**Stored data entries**
* * * * *

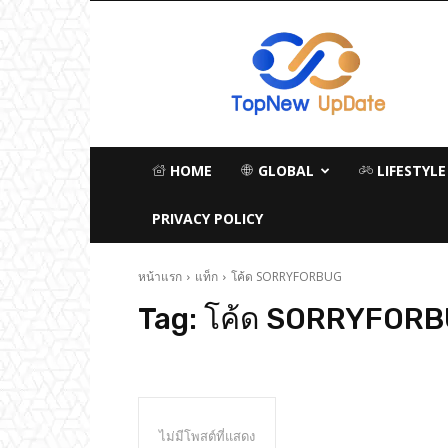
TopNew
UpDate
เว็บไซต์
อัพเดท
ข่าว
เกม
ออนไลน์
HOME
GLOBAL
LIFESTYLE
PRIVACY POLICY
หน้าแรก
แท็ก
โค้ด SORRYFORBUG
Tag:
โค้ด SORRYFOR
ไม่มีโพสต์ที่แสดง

* * * * *

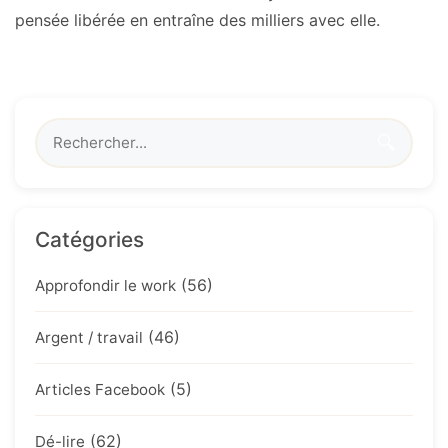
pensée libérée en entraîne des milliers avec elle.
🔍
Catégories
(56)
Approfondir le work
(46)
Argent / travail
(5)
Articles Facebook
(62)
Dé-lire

* * * * *

**TASK**
Given the data above, transcribe exactly the lines from the one containing "โค้ด SORRYFORBUG" down to the one containing "ไม่มีโพสต์ที่แสดง", and no others.

**PROBLEM SOLUTION**
โค้ด SORRYFORBUG
Tag:
โค้ด SORRYFOR
ไม่มีโพสต์ที่แสดง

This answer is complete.